With the audience firmly planted to their seats on the night, the secret to this production's success was also due to the fantastic direction by Mr Norton, choreography by Ms McNamara and lighting design by Mr Gough. Kudos goes to Recks Audio, Clara and music director, Mr O'Connor, for keeping the sound and music unobtrusive, all of which contributed greatly to the performance.
Compliments must also be extended to the excellent stage design, which was undertaken by the school's art department, while other talented and tight performances were given by Barry Connole (Skid Row Wino), Jillian Crowley (Mrs Muce), Olivia Revill (Skip Snip) and Daniel Vaughan (Bernstein) along with the school's senior chorus.

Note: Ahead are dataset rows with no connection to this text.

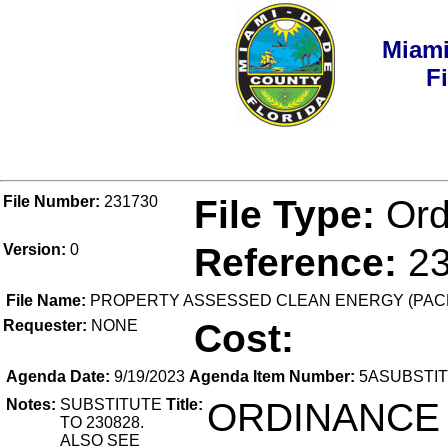
Miami
F
File Number:
231730
File Type:
Ord
Version:
0
Reference:
2
File Name:
PROPERTY ASSESSED CLEAN ENERGY (PAC
Requester:
NONE
Cost:
Agenda Date:
9/19/2023
Agenda Item Number:
5ASUBSTI
Notes:
SUBSTITUTE
Title:
ORDINANCE
TO 230828.
ALSO SEE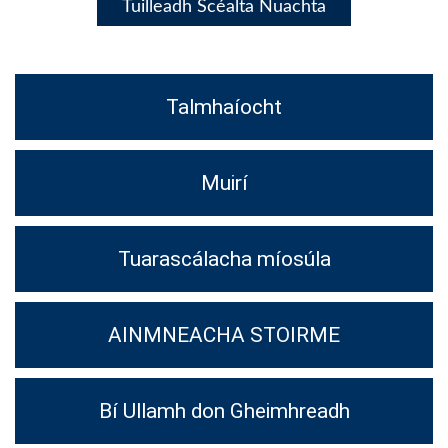
Tuilleadh Scéalta Nuachta
Talmhaíocht
Muirí
Tuarascálacha míosúla
AINMNEACHA STOIRME
Bí Ullamh don Gheimhreadh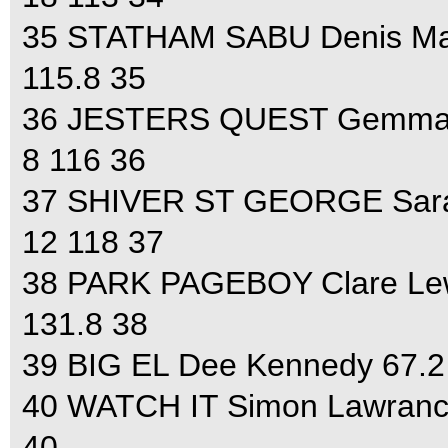
35 STATHAM SABU Denis Matt
115.8 35
36 JESTERS QUEST Gemma Tat
8 116 36
37 SHIVER ST GEORGE Sara 
12 118 37
38 PARK PAGEBOY Clare Lewi
131.8 38
39 BIG EL Dee Kennedy 67.2 
40 WATCH IT Simon Lawrance
40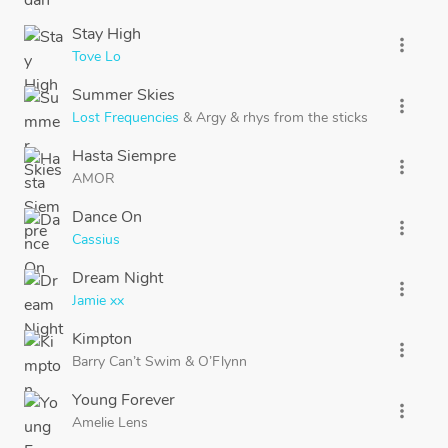
Stay High
more_vert
Tove Lo
Summer Skies
more_vert
Lost Frequencies
&
Argy
&
rhys from the sticks
Hasta Siempre
more_vert
AMOR
Dance On
more_vert
Cassius
Dream Night
more_vert
Jamie xx
Kimpton
more_vert
Barry Can’t Swim
&
O’Flynn
Young Forever
more_vert
Amelie Lens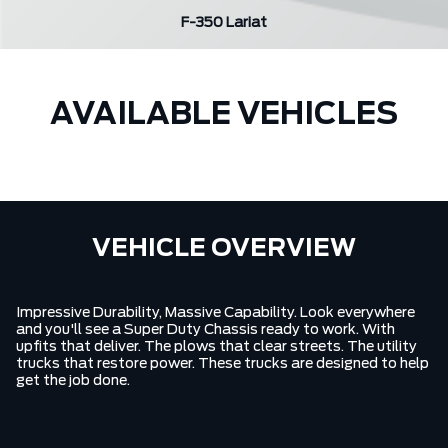
F-350 Lariat
AVAILABLE VEHICLES
VEHICLE OVERVIEW
Impressive Durability, Massive Capability. Look everywhere
and you'll see a Super Duty Chassis ready to work. With
upfits that deliver. The plows that clear streets. The utility
trucks that restore power. These trucks are designed to help
get the job done.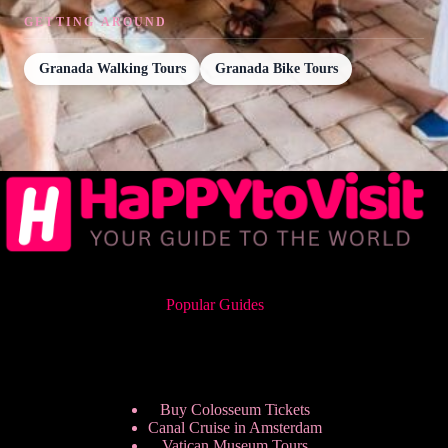
GETTING AROUND
Granada Walking Tours
Granada Bike Tours
Popular Guides
Buy Colosseum Tickets
Canal Cruise in Amsterdam
Vatican Museum Tours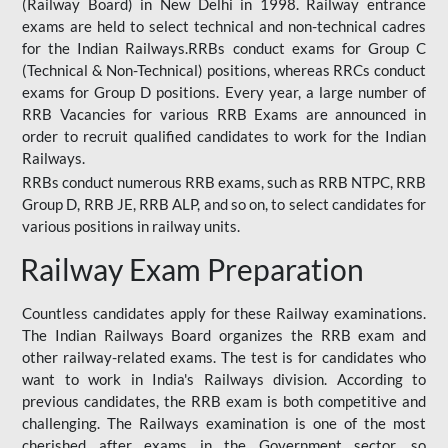
(Railway Board) in New Delhi in 1998. Railway entrance
exams are held to select technical and non-technical cadres
for the Indian Railways.RRBs conduct exams for Group C
(Technical & Non-Technical) positions, whereas RRCs conduct
exams for Group D positions. Every year, a large number of
RRB Vacancies for various RRB Exams are announced in
order to recruit qualified candidates to work for the Indian
Railways.
RRBs conduct numerous RRB exams, such as RRB NTPC, RRB
Group D, RRB JE, RRB ALP, and so on, to select candidates for
various positions in railway units.
Railway Exam Preparation
Countless candidates apply for these Railway examinations.
The Indian Railways Board organizes the RRB exam and
other railway-related exams. The test is for candidates who
want to work in India's Railways division. According to
previous candidates, the RRB exam is both competitive and
challenging. The Railways examination is one of the most
cherished after exams in the Government sector, so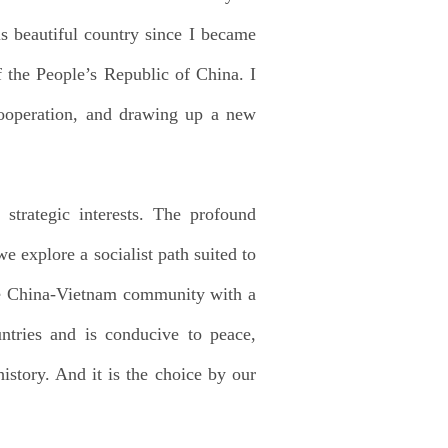
s beautiful country since I became
 the People’s Republic of China. I
cooperation, and drawing up a new
strategic interests. The profound
 explore a socialist path suited to
the China-Vietnam community with a
untries and is conducive to peace,
istory. And it is the choice by our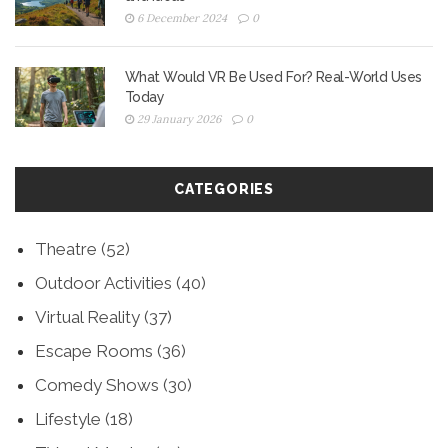
6 December 2024
0
What Would VR Be Used For? Real-World Uses
Today
29 January 2026
0
CATEGORIES
Theatre
(52)
Outdoor Activities
(40)
Virtual Reality
(37)
Escape Rooms
(36)
Comedy Shows
(30)
Lifestyle
(18)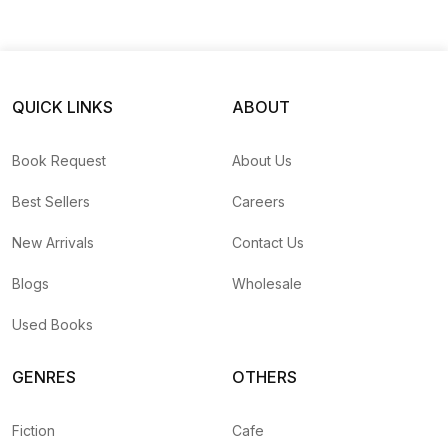
QUICK LINKS
ABOUT
Book Request
About Us
Best Sellers
Careers
New Arrivals
Contact Us
Blogs
Wholesale
Used Books
GENRES
OTHERS
Fiction
Cafe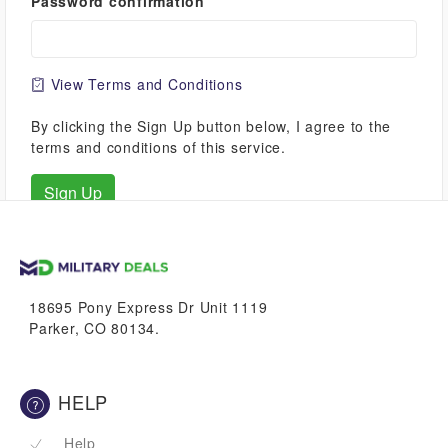
Password confirmation
View Terms and Conditions
By clicking the Sign Up button below, I agree to the
terms and conditions of this service.
18695 Pony Express Dr Unit 1119
Parker, CO 80134.
HELP
Help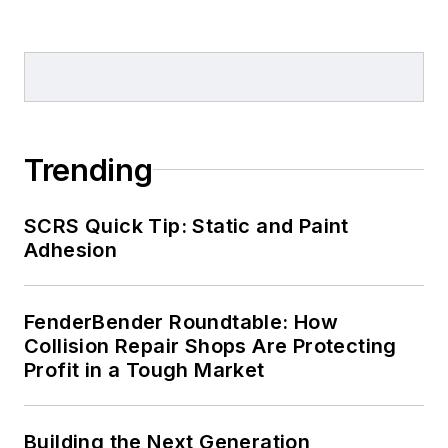
Trending
SCRS Quick Tip: Static and Paint
Adhesion
FenderBender Roundtable: How
Collision Repair Shops Are Protecting
Profit in a Tough Market
Building the Next Generation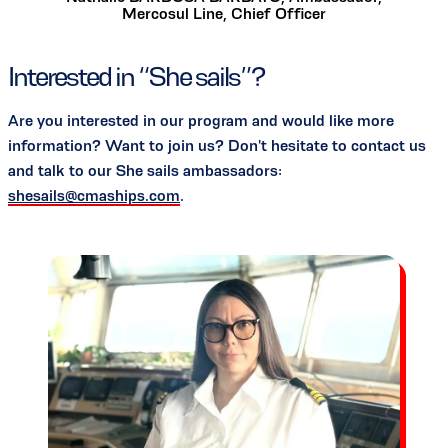
Mercosul Line, Chief Officer
Interested in “She sails”?
Are you interested in our program and would like more
information? Want to join us? Don't hesitate to contact us
and talk to our She sails ambassadors:
shesails@cmaships.com
.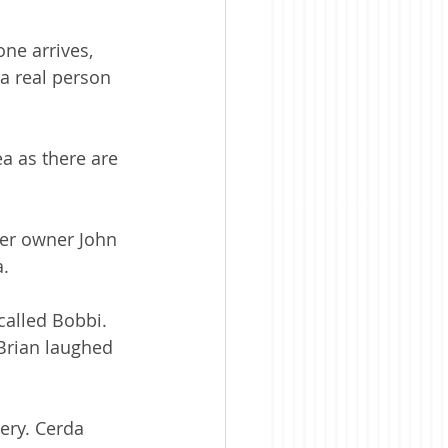
ne arrives, 
a real person 
a as there are 
ter owner John 
. 
called Bobbi. 
Brian laughed 
ery. Cerda 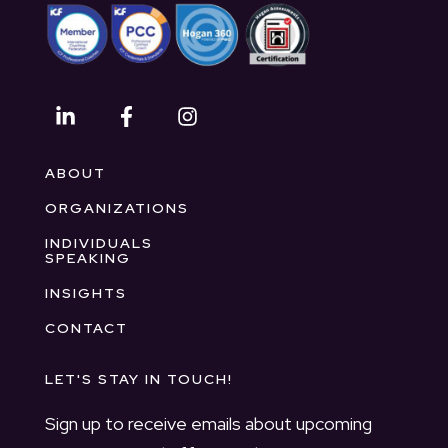
ABOUT
ORGANIZATIONS
INDIVIDUALS
SPEAKING
INSIGHTS
CONTACT
LET'S STAY IN TOUCH!
Sign up to receive emails about upcoming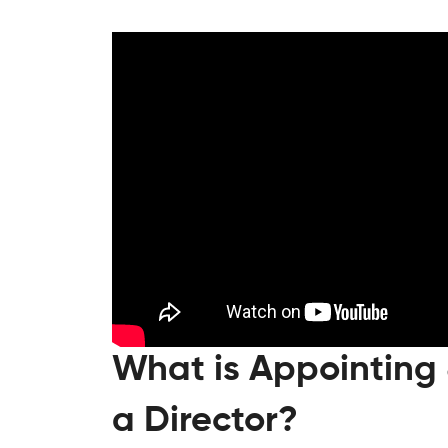
What is Appointing
a Director?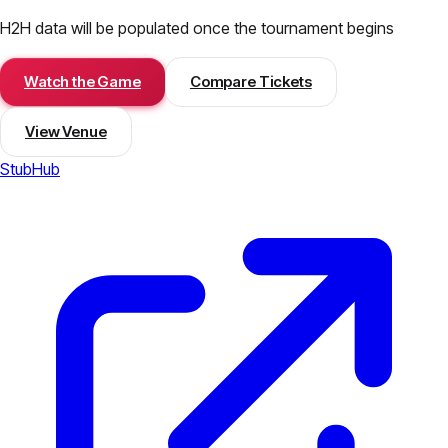
H2H data will be populated once the tournament begins
Watch the Game
Compare Tickets
View Venue
StubHub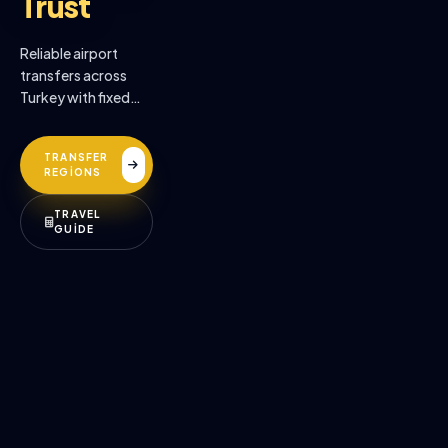
Trust
Reliable airport
transfers across
Turkey with fixed
prices, professional
drivers, and
TRANSFER
premium comfort.
REGİONS
TRAVEL
GUİDE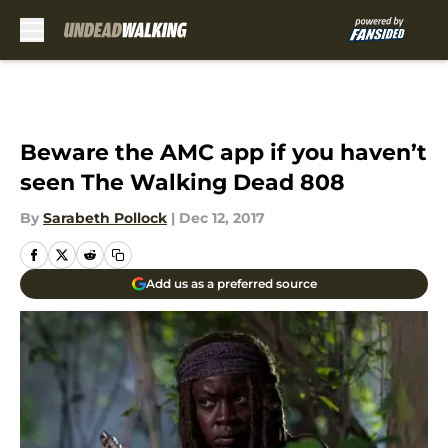
Skip to main content
Beware the AMC app if you haven’t
seen The Walking Dead 808
By
Sarabeth Pollock
|
Dec 12, 2017
Add us as a preferred source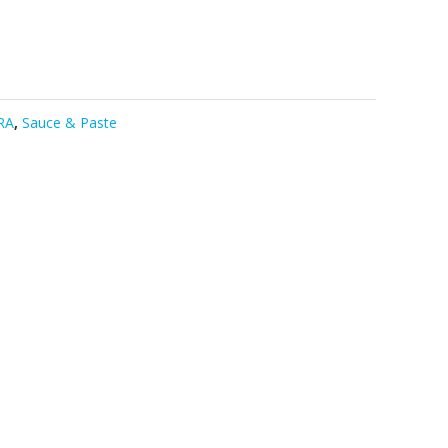
RA
,
Sauce & Paste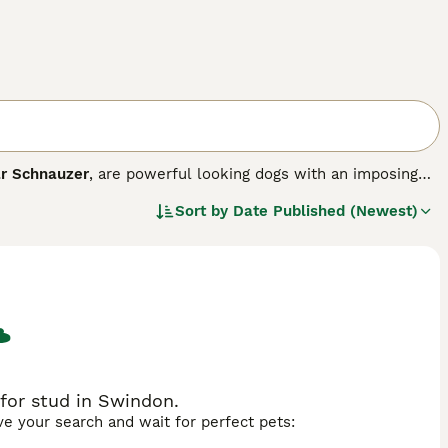
r Schnauzer
, are powerful looking dogs with an imposing
-maintenance coat that requires hand shearing several
Sort by
Date Published (Newest)
hese are just some of the reasons why the breed has become
ooks that make these dogs stand out, as they have wonderful
ve behaviour unless they feel threatened, that is.
ed.
for stud in Swindon.
ave your search and wait for perfect pets:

Full of giddy choreography, a chirpy see-what-sticks approach and a somewhat daft script, this production of 'Little Shop of Horrors' allowed this student cast to excel on stage with outstanding and impressive performances. And, it's safe to say that musical theatre in St Brendan's Community School, Birr is certainly thriving since the school put on its first production 38 years ago.